I’m curious why only 4 doors down?
He is not your responsibility either.
Well done for deciding to take a break or split.
What do you expect him to do?
All addicts can be manipulating- just be mindful of this.
Have you thought of counselling for yourself? Might help you in deciding what you want.
Please take your daughter with you or stay at the house. Make it fun.

museumum · 17/07/2020 09:39

I don’t think it should be referred to as the children “living” with you or him. You should start from a 50:50 point and then see how that works with the reality of work etc but they ought to feel they have two homes and they have not “left daddy”.

Weir1 · 17/07/2020 09:58

I love the house so why not 4 doors down? My kids go to school here and have friends. My only other option is to move away. I wasn’t raised with a drinker but have been a child of 3 divorces. I understand my 9 year old doesn’t make her life choices. I do a very good job parenting my children thank you.

OP posts:
Nanalisa60 · 17/07/2020 10:31

Weir1

Nothing at all wrong with 4 doors down, as long as you and your ex can respect each other space, then I think the children will soon get very use to the setup.

As long as you are both On the same page and doing the best for the children, they will be fine. Good luck with the next stage of your life

AgentJohnson · 17/07/2020 10:40

She’s 9, she has no idea. She fully expects you to be there whenever but isn’t as confident about her father and therefore it makes perfect sense to stay with the parent you’re less confident in seeing.

Explain to her that that because of her father’s job that it isn’t possible for him to be home as much as he needs to be to care for her. She can however spend regular time with him when he is not at work.

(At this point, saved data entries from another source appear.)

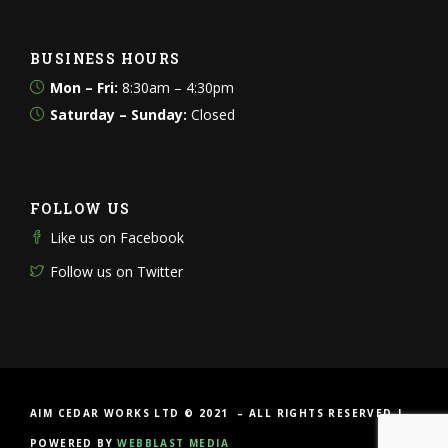
BUSINESS HOURS
Mon – Fri:
8:30am – 4:30pm
Saturday – Sunday:
Closed
FOLLOW US
Like us on Facebook
Follow us on Twitter
AIM CEDAR WORKS LTD © 2021 – ALL RIGHTS RESERVED |
POWERED BY
WEBBLAST MEDIA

AFitOfTheVapours · 17/07/2020 13:16

OP, I would be very wary of posters suggesting 50/50 as the starting point here. Whilst that is definitely the ideal default where there are two fully functional parents, you don’t have that here. Much though you may all love him still, your h has an alcohol problem (at best) and may be alcoholic. Usually, when someone is drinking so much it breaks the family up, there is an addiction involved. Often it is hard for everyone to accept that label. That is why other posters are suggesting Alanon and Nacoa.

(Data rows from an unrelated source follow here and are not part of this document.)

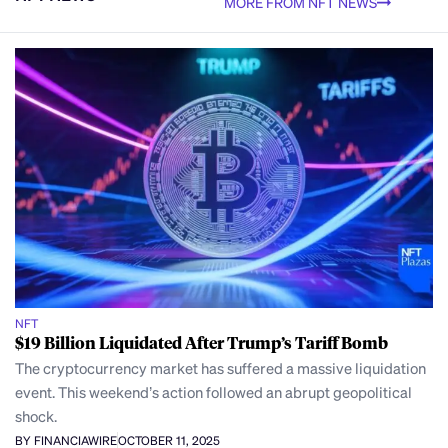
MORE FROM NFT NEWS
NFT
$19 Billion Liquidated After Trump’s Tariff Bomb
The cryptocurrency market has suffered a massive liquidation
event. This weekend’s action followed an abrupt geopolitical
shock.
BY FINANCIAWIRE
OCTOBER 11, 2025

Your children are too young to be responsible for themselves if their dad messes up. What if that messing up is drink driving with them in the car, leaving the gas hob running because he was too squiffy to remember to turn it off etc etc. It is really important for the future of your children that the drinking problems are addressed openly (even if he refuses to engage with that). If you are worried about his reactions to having limits imposed on him, do speak to a solicitor for some advice. I know it is really hard but I’m sure you can do it. You’ve already done the difficult bit and organised leaving.

None of this means they can’t see each other, it just needs to be managed differently.